*** Input for this task Section Begins ***

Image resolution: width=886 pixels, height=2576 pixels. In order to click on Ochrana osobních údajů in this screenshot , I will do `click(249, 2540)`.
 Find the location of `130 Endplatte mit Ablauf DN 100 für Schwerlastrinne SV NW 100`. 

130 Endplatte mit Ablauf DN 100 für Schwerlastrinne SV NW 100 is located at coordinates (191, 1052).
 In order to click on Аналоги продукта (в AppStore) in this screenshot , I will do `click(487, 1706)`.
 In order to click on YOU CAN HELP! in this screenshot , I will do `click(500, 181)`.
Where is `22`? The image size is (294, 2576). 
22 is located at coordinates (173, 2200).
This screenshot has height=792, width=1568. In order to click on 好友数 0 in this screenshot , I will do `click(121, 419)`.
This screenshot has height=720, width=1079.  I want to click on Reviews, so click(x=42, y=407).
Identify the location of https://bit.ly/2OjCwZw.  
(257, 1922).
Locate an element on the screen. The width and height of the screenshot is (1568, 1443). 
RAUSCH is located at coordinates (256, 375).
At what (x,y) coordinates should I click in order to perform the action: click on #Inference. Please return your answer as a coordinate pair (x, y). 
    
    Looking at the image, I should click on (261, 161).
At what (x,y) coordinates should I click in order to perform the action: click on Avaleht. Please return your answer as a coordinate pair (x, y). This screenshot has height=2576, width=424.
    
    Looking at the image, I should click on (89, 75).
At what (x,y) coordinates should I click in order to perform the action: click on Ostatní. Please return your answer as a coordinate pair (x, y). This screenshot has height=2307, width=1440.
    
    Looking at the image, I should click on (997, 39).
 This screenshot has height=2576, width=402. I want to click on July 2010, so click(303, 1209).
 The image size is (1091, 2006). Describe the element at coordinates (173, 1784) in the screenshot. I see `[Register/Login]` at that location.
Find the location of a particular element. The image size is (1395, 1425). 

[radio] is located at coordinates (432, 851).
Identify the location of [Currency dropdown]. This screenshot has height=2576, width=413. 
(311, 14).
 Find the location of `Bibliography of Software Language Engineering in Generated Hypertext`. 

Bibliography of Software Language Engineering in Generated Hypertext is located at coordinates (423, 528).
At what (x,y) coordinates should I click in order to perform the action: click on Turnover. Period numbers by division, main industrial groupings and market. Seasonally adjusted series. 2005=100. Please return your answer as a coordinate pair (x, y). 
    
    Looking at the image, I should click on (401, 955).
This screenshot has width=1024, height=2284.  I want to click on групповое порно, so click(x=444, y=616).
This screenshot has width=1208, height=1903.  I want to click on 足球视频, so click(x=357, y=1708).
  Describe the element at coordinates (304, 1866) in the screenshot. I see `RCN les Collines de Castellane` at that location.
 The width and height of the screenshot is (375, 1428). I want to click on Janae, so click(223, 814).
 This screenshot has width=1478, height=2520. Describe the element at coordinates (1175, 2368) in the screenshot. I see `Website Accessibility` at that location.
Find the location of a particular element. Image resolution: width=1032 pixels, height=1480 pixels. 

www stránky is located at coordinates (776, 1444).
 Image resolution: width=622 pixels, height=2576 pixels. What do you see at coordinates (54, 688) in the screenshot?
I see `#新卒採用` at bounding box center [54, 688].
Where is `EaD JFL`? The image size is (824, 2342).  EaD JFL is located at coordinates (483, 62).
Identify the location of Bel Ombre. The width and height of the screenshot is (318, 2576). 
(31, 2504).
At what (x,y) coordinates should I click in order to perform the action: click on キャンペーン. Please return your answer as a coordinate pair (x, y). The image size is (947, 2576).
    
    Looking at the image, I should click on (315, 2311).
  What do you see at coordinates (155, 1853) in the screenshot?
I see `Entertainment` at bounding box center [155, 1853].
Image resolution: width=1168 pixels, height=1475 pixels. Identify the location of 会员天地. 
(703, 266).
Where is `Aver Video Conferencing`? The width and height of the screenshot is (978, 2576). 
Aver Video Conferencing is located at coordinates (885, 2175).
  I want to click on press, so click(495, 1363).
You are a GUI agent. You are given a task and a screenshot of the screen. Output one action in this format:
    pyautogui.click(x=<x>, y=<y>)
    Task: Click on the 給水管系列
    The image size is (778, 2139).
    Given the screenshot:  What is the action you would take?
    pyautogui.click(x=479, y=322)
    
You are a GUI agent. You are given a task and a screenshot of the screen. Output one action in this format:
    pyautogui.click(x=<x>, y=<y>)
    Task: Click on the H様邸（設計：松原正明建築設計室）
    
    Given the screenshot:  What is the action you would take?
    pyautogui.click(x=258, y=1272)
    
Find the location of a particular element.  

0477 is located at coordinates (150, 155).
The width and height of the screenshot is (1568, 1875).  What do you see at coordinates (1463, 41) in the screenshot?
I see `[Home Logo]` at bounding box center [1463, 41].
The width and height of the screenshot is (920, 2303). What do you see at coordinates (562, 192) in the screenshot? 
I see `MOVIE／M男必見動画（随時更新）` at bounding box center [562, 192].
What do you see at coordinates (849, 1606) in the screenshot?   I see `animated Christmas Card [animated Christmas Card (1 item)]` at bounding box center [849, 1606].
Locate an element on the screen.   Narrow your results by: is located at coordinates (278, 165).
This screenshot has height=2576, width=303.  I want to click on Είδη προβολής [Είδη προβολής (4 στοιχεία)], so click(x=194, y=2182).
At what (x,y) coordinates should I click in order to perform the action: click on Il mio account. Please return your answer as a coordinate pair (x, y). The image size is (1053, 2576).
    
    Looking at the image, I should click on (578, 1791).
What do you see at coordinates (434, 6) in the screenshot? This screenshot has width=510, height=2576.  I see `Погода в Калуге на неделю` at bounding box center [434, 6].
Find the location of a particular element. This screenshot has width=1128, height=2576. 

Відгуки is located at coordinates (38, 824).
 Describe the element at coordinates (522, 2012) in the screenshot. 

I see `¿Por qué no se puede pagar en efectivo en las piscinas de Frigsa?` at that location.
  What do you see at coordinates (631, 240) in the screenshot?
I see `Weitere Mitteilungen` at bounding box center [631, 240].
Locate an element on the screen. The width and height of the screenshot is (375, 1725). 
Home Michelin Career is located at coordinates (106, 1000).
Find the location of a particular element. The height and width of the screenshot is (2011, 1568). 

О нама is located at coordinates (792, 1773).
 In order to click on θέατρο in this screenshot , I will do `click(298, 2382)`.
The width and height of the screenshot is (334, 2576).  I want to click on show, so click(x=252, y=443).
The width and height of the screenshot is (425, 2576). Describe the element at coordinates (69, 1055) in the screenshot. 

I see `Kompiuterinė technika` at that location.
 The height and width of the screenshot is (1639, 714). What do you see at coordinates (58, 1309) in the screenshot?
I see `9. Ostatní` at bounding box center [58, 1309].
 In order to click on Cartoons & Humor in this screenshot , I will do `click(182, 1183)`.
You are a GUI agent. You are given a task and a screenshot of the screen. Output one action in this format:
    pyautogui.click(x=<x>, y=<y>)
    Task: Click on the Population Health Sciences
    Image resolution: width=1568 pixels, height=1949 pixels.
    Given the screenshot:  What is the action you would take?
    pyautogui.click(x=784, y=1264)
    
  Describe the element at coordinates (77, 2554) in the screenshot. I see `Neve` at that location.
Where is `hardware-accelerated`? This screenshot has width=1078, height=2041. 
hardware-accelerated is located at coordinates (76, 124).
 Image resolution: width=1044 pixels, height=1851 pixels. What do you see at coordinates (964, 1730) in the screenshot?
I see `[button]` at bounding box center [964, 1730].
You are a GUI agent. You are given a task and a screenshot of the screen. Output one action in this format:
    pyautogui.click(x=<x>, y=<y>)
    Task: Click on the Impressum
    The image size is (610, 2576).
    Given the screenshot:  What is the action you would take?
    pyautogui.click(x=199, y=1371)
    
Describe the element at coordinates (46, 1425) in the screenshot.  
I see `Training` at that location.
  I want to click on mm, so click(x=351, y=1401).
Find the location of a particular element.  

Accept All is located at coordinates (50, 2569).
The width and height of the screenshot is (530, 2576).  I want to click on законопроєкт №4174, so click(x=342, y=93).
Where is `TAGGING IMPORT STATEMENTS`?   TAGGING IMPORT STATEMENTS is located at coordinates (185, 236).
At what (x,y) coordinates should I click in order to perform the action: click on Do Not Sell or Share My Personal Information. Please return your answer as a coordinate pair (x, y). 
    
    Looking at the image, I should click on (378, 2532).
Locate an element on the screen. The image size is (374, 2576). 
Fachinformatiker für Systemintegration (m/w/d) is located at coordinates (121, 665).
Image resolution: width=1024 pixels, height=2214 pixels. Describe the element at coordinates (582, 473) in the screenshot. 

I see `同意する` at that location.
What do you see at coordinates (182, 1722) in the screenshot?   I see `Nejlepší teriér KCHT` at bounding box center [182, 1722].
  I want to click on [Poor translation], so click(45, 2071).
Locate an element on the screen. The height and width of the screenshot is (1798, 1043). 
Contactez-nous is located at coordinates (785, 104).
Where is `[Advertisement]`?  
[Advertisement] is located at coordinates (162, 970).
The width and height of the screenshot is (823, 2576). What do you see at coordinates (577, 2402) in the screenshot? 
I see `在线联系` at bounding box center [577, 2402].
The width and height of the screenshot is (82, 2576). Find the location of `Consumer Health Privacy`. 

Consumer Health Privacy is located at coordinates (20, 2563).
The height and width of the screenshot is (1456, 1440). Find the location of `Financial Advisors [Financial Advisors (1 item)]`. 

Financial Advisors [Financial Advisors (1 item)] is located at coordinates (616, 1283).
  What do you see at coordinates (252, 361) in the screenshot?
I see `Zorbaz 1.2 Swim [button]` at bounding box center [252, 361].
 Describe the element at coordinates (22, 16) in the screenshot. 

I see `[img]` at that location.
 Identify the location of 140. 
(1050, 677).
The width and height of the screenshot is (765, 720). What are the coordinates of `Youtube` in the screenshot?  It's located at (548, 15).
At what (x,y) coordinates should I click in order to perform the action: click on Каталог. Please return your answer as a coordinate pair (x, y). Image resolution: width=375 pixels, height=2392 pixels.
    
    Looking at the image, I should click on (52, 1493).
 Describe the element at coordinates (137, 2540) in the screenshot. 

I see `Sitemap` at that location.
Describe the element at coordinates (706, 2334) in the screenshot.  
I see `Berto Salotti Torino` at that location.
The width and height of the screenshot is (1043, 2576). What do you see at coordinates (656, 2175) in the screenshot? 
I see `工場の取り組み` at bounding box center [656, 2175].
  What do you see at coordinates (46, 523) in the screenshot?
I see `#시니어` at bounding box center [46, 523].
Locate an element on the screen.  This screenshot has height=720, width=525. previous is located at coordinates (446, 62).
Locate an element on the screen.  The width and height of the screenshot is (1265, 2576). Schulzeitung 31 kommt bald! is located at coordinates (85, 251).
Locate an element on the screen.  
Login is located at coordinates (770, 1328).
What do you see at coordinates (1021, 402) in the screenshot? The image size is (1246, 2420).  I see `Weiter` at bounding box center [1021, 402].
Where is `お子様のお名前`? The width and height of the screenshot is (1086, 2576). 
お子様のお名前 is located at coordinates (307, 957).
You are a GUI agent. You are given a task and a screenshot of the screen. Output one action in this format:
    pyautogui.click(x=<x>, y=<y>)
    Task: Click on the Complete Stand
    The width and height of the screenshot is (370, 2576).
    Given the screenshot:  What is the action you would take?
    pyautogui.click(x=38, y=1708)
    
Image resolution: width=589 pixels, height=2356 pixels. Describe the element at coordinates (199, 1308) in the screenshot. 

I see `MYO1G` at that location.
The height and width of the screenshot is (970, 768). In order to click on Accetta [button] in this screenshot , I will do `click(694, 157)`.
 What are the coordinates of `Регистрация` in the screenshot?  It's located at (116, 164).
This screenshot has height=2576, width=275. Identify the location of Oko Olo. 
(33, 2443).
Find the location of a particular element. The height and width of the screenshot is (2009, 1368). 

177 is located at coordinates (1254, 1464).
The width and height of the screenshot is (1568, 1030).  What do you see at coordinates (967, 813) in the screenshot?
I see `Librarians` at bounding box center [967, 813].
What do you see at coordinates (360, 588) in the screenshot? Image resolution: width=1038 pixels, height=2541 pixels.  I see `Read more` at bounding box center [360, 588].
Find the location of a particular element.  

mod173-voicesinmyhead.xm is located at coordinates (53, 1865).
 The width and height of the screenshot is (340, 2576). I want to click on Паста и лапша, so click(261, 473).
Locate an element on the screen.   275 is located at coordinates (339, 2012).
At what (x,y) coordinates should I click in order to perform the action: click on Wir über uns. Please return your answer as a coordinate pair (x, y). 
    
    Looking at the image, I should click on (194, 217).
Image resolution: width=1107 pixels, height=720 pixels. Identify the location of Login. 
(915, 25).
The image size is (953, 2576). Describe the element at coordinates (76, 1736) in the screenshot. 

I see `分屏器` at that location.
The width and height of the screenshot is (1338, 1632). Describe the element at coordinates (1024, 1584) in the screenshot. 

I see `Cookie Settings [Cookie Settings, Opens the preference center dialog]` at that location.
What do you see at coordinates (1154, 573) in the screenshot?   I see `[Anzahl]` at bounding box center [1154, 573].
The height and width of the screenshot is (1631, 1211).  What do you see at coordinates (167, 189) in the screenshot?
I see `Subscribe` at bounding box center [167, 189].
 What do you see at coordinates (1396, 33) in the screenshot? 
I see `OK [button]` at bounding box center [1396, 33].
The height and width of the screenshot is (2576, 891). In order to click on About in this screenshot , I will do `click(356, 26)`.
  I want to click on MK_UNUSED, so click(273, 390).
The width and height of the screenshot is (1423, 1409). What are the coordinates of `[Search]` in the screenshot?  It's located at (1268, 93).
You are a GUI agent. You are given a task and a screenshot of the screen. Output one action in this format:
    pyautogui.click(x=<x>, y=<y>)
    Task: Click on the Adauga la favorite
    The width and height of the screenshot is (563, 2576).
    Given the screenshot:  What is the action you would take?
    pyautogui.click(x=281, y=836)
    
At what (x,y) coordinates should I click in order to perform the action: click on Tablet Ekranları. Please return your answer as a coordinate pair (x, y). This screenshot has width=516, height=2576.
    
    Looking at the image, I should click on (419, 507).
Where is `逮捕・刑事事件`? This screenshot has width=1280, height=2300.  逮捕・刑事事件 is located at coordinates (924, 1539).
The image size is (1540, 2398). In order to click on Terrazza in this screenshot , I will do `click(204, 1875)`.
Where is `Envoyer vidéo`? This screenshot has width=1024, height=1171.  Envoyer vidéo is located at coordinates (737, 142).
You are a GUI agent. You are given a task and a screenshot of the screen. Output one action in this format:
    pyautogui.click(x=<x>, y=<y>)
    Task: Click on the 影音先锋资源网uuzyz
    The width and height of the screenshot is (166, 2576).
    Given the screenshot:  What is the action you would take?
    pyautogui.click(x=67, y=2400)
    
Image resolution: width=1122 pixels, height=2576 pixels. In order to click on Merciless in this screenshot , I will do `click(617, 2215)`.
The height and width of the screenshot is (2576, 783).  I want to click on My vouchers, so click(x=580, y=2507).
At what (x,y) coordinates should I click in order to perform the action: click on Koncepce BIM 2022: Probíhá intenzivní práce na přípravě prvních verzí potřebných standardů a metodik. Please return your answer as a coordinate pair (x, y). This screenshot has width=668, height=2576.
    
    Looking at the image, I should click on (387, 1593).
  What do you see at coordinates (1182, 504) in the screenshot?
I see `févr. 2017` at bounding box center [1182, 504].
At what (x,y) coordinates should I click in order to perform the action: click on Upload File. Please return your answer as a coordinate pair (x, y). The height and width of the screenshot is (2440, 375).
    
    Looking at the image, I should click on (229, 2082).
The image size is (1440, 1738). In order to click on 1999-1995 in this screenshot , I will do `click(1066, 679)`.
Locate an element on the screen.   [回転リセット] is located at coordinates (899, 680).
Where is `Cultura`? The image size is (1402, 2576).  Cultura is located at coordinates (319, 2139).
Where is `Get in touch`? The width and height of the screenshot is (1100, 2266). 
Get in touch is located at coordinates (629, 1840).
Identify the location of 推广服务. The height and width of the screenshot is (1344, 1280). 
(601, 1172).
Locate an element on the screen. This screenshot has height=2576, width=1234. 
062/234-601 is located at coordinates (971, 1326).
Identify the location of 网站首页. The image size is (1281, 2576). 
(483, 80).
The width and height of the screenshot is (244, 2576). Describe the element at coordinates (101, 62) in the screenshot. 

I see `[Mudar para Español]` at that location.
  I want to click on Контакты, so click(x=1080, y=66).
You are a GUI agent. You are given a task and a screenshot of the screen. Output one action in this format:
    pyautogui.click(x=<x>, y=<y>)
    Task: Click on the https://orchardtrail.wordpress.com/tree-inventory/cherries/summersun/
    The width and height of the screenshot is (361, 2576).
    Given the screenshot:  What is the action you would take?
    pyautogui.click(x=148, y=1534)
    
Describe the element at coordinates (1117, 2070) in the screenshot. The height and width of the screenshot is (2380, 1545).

*** Input for this task Section Ends ***

**About this task:** Set down again, word for word, the stretch of records from the line with "What do you see at coordinates (849, 1606)" to the line with "What do you see at coordinates (434, 6)", both of those lines included.

**Task solution:**
What do you see at coordinates (849, 1606) in the screenshot?   I see `animated Christmas Card [animated Christmas Card (1 item)]` at bounding box center [849, 1606].
Locate an element on the screen.   Narrow your results by: is located at coordinates (278, 165).
This screenshot has height=2576, width=303.  I want to click on Είδη προβολής [Είδη προβολής (4 στοιχεία)], so click(x=194, y=2182).
At what (x,y) coordinates should I click in order to perform the action: click on Il mio account. Please return your answer as a coordinate pair (x, y). The image size is (1053, 2576).
    
    Looking at the image, I should click on (578, 1791).
What do you see at coordinates (434, 6) in the screenshot? This screenshot has width=510, height=2576.  I see `Погода в Калуге на неделю` at bounding box center [434, 6].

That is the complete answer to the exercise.